Last year, the online branding company East-West Communications ranked Mexico 191st out of 200 countries on its Brand Perception Index, which is generated by analysing buzzwords in the international media’s quarterly and annual coverage of a certain country.
Addressing a gathering of policy heads at the Woodrow Wilson Center for International Scholars in Washington earlier this week, Robert Newell, chief executive officer of the Mexican Institute of Competitiveness (IMCO), claimed that such a perception of Mexico has become ruinous to the country’s position in the global marketplace and must be rectified immediately.

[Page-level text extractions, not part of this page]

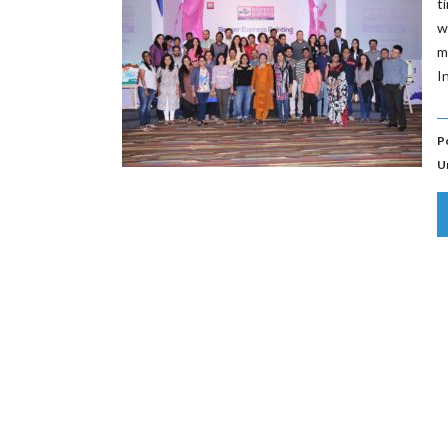
t
w
m
I
P
U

Presenting comprehensive data on the New York Times’ and Wall Street Journal’s coverage of Mexico over two and a half decades, Newell pointed out that since the implementation of the North American Free Trade Agreement (NAFTA) in 1994 — when Mexico was hailed as Latin America’s rising economic star — the country has gone from being a ‘shining business success story to a gruesome crime story’, a transition evidenced by a steady increase in crime-related headlines and a sharp decrease in overall coverage of the country.
‘Perhaps this represents reality, but perhaps it also reflects [media mogul Rupert] Murdoch and the fashionable fluctuations of the media,’ Newell, who served for over a decade in the Mexican Federal Government, half-jokingly speculated.